The word "bottom" occurred twice. Stuart Williams at Pacific Real Estate Partners in Bellevue, WA, likes the phrase "bumping on the bottom." Jim Wadsworth at United Properties in Minneapolis, MN, reports his favorite description from a suburban office broker, "hopeful bottom."

Dalrymple Scott at UBS Realty Investors in New York City correctly pointed out that my simplified analysis ignored the time value of money and wondered what discount rate landlords typically use. He's guessing that it's 10%. In this case, he argues, the discount rate is probably below many firms' Weighted Cost of Capital (WACC), which means that landlord financing "may be the cheapest source of long and medium term fixed rate funding."

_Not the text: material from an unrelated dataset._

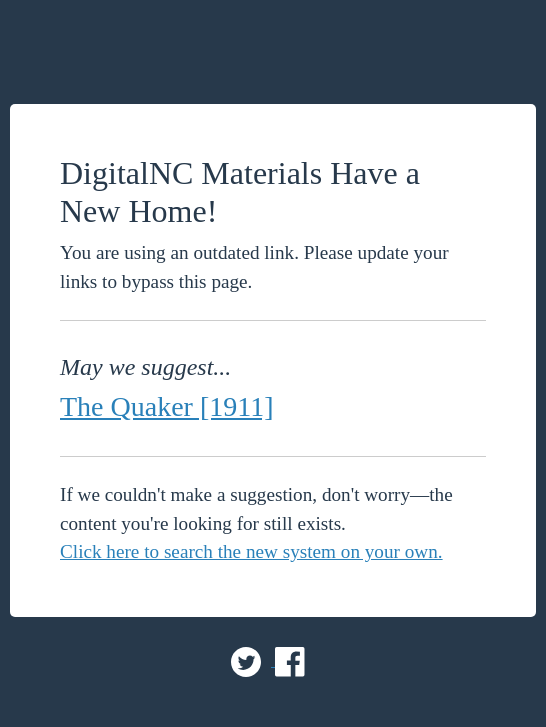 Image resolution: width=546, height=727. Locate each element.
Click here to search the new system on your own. (251, 551)
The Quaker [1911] (167, 406) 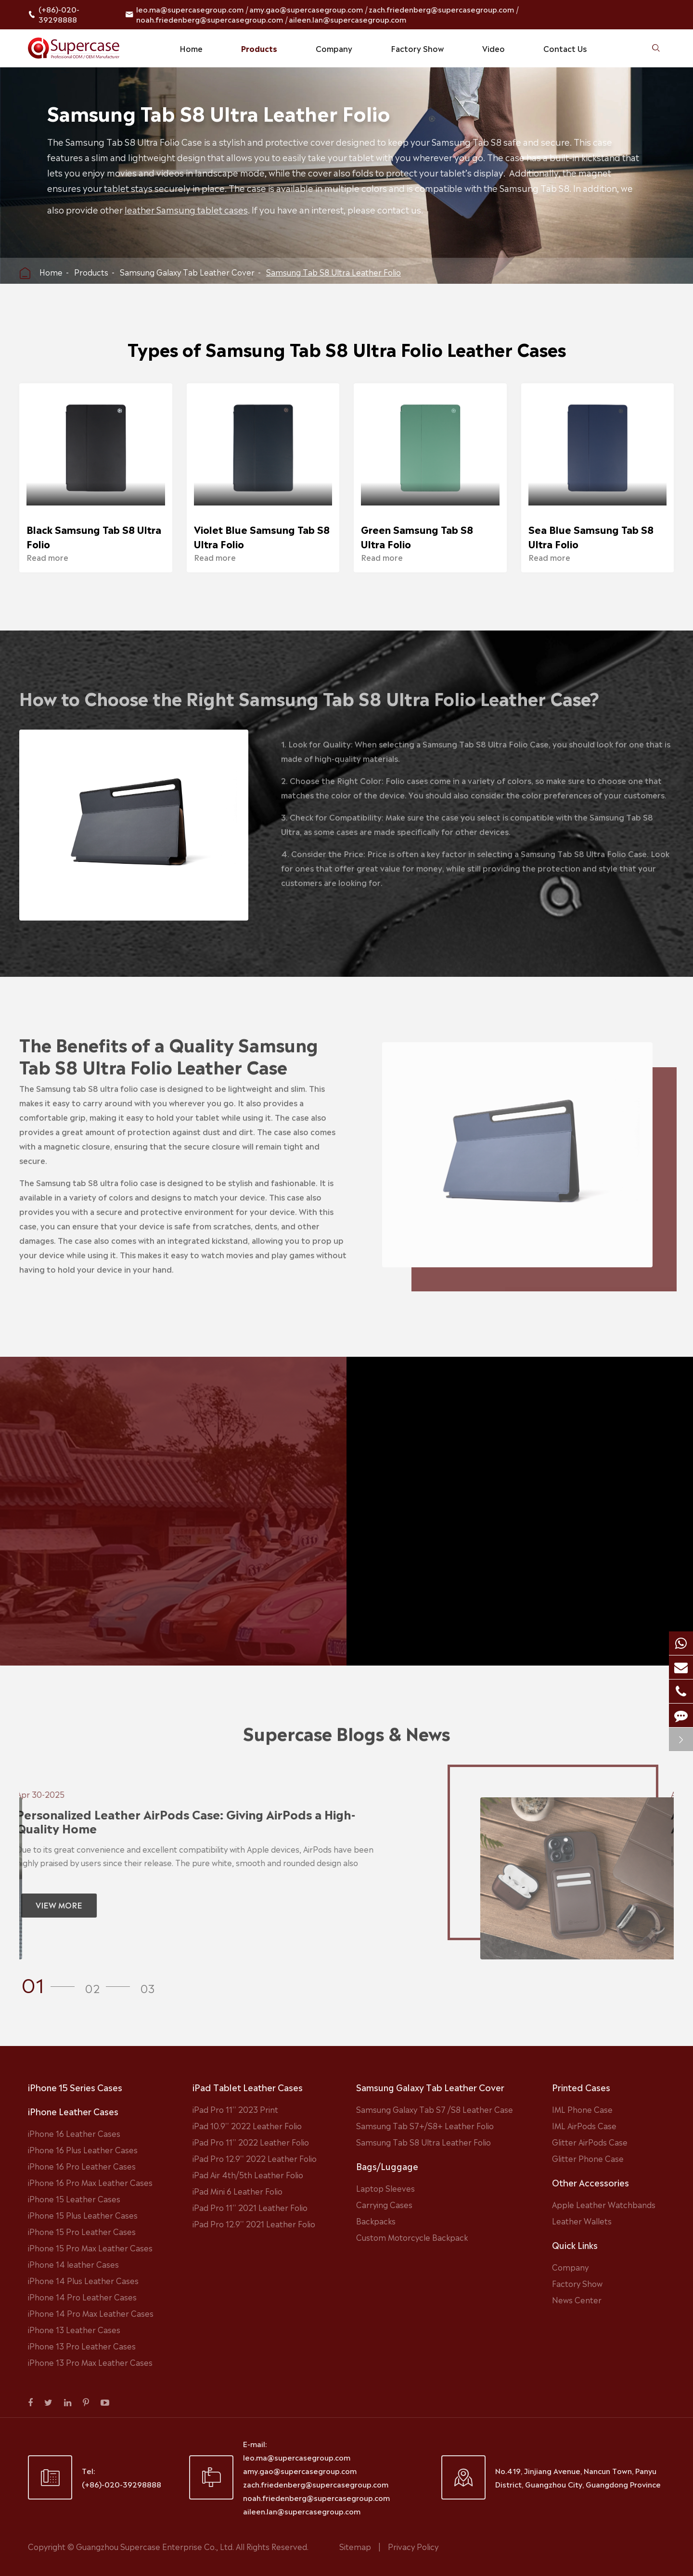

Hugh Kelly, the dean of real estate economists in New York City, writes, "The dynamics of the Manhattan Market over the past forty-plus years have convinced me that rents are established at their peaks by a function of construction costs, but in 'soft markets' rents are a function of operating expenses and, perhaps, a thin spread." ... To quote J.P. Morgan (I think): "My prediction is that the market will fluctuate."